Anno III - Numero 31
La lotta dell’uomo contro il potere è la lotta della memoria contro l’oblio.
Milan Kundera

martedì 19 dicembre 2017

Più cultura economica, perché l’ignoranza si paga

I cittadini devono essere messi in grado di prendere decisioni economiche consapevoli. E servono tutele passive, con prodotti finanziari semplici e operatori di comprovata correttezza. Ma anche attive, che promuovano lo studio della cultura economica

di Emiliano Mandrone

L’Ocse definisce l’educazione economica come “l’essere in grado di prendere consapevolmente le scelte economiche della propria vita”. Negli ultimi tempi, sono molte le iniziative di alfabetizzazione finanziaria promosse da istituzioni economiche e finanziarie, tuttavia sarebbe più rassicurante che la scuola, un ambiente più neutrale e aperto al confronto, fornisse l’abbecedario a tutti, sgombrando il campo da possibili conflitti d’interessi.
L’educazione economica non va infatti confusa con un comportamento standard, inteso come un compendio per il bravo consumatore, anzi implica capacità critica, in tanti campi, non solo quelli finanziari.
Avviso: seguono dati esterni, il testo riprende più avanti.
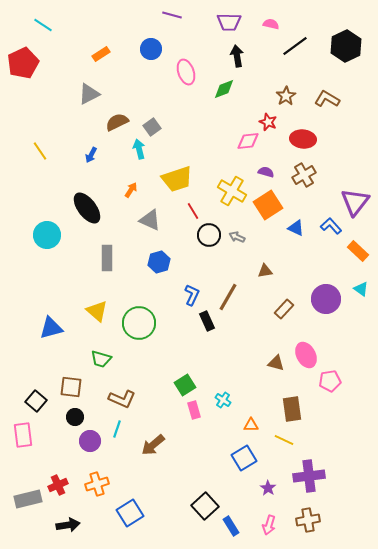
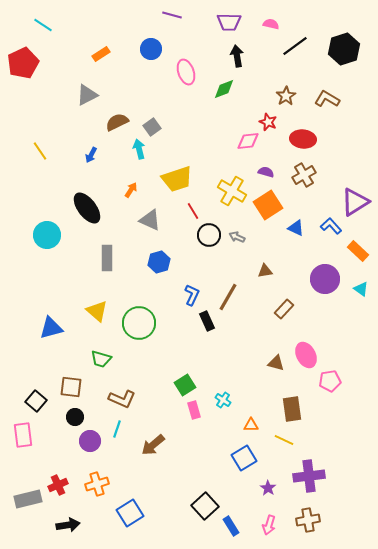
black hexagon at (346, 46): moved 2 px left, 3 px down; rotated 8 degrees clockwise
gray triangle at (89, 94): moved 2 px left, 1 px down
purple triangle at (355, 202): rotated 20 degrees clockwise
purple circle at (326, 299): moved 1 px left, 20 px up
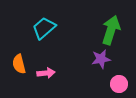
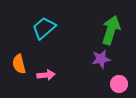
pink arrow: moved 2 px down
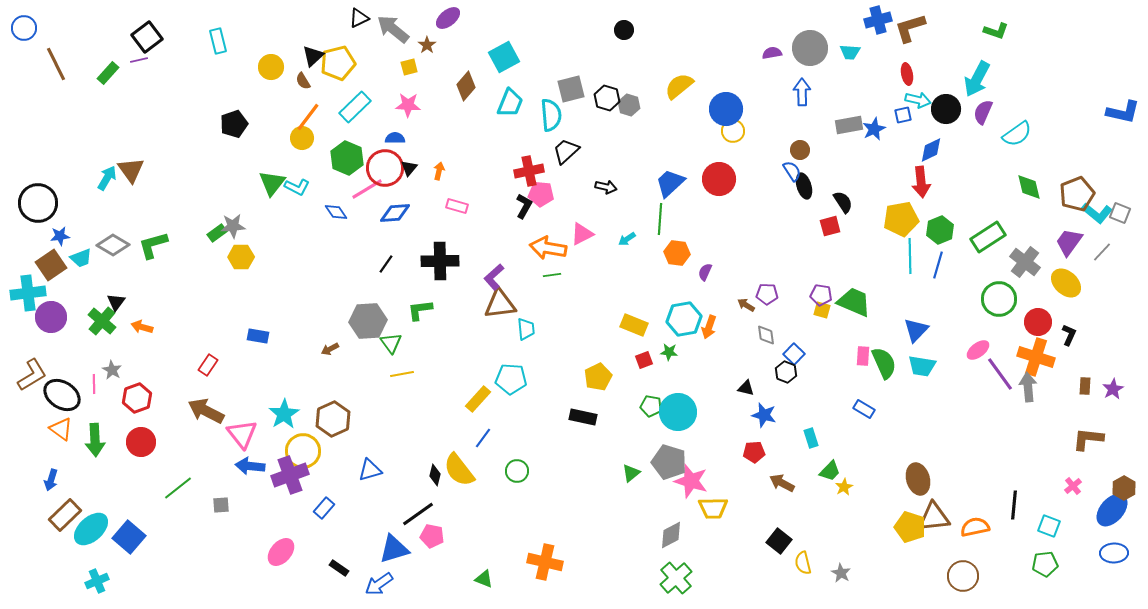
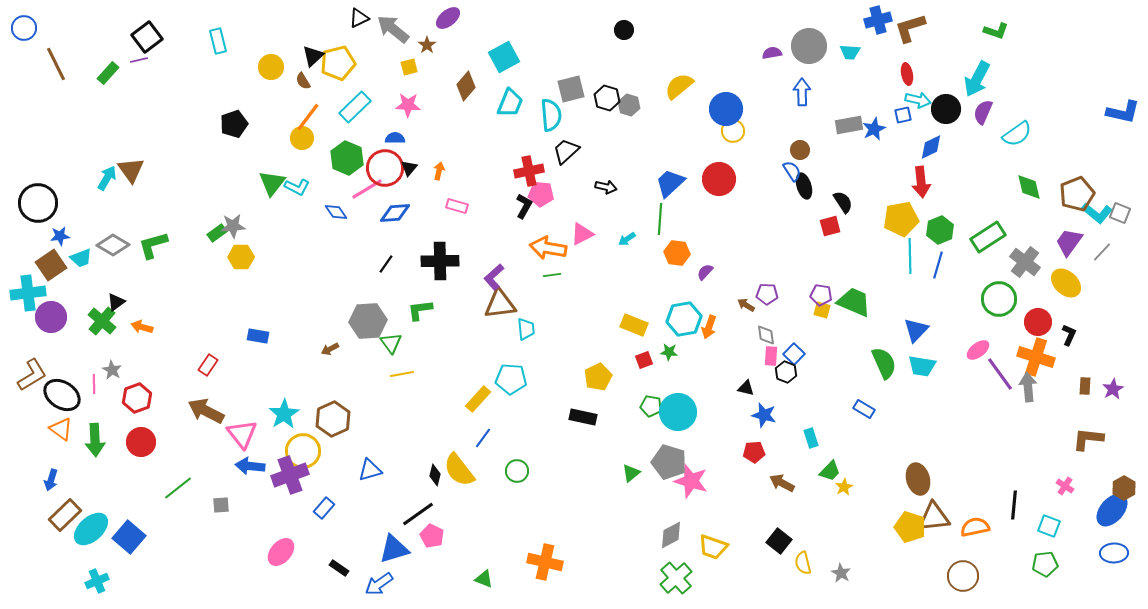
gray circle at (810, 48): moved 1 px left, 2 px up
blue diamond at (931, 150): moved 3 px up
purple semicircle at (705, 272): rotated 18 degrees clockwise
black triangle at (116, 302): rotated 18 degrees clockwise
pink rectangle at (863, 356): moved 92 px left
pink cross at (1073, 486): moved 8 px left; rotated 18 degrees counterclockwise
yellow trapezoid at (713, 508): moved 39 px down; rotated 20 degrees clockwise
pink pentagon at (432, 536): rotated 15 degrees clockwise
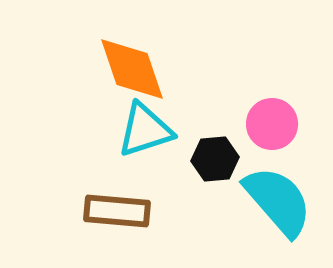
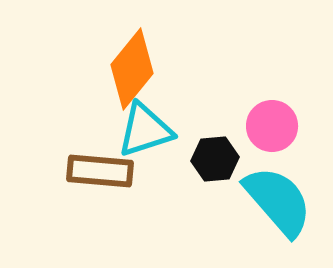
orange diamond: rotated 58 degrees clockwise
pink circle: moved 2 px down
brown rectangle: moved 17 px left, 40 px up
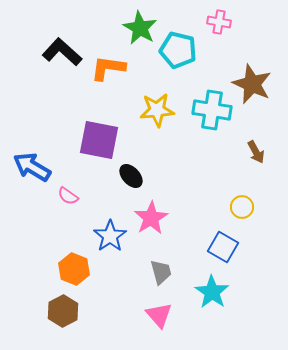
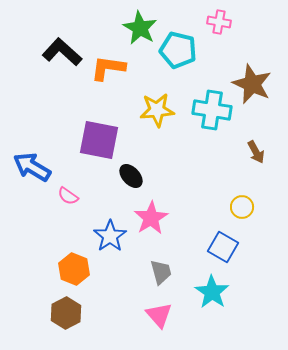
brown hexagon: moved 3 px right, 2 px down
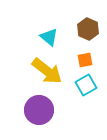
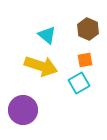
cyan triangle: moved 2 px left, 2 px up
yellow arrow: moved 6 px left, 5 px up; rotated 20 degrees counterclockwise
cyan square: moved 7 px left, 2 px up
purple circle: moved 16 px left
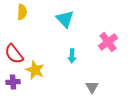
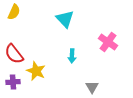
yellow semicircle: moved 8 px left; rotated 21 degrees clockwise
pink cross: rotated 18 degrees counterclockwise
yellow star: moved 1 px right, 1 px down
Per comprendere quale sia la situazione nel nostro paese, nell’Indagine Plus sono stati introdotti due quesiti (figura 1) sulla conoscenza della nozione di tasso di interesse (61 per cento di risposte esatte) e di inflazione (58 per cento). La economic literacy (El) degli italiani è data dalla quota di persone che rispondono correttamente a entrambi i quesiti: circa il 40 per cento. Nel mio articolo il Ruolo sociale dell’educazione economica emerge come l’El sia superiore per gli uomini, per chi ha istruzione e reddito più alti, per chi ha competenze linguistiche e informatiche; è più varia, invece, la relazione con l’età e l’istruzione media (positiva se di tipo scientifico).